> What is required
Of all the entries below, retype only the lines from the one with "Became Public" through the one with "Administration, and related", exactly as they appear.

Segment Start: Record excerpts

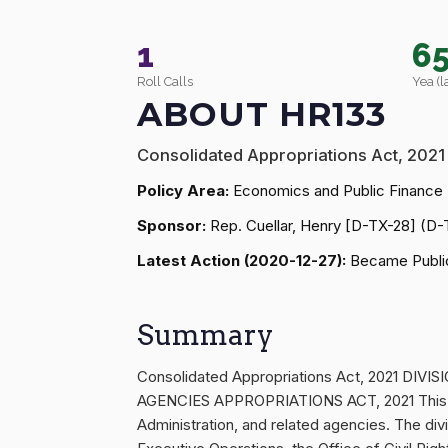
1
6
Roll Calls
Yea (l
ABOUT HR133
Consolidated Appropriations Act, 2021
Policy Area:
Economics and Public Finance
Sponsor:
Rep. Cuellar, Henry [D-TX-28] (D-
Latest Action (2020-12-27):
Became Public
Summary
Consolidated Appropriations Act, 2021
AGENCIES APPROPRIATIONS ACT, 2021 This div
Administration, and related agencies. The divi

Segment End: Record excerpts
Segment Start: Record excerpts

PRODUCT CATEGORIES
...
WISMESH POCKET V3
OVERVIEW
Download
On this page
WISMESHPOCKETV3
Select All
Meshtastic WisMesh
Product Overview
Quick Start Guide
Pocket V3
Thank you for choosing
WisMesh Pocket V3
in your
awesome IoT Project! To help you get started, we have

Segment End: Record excerpts

> Answer to this problem
Became Public
Summary
Consolidated Appropriations Act, 2021
AGENCIES APPROPRIATIONS ACT, 2021 This div
Administration, and related agencies. The divi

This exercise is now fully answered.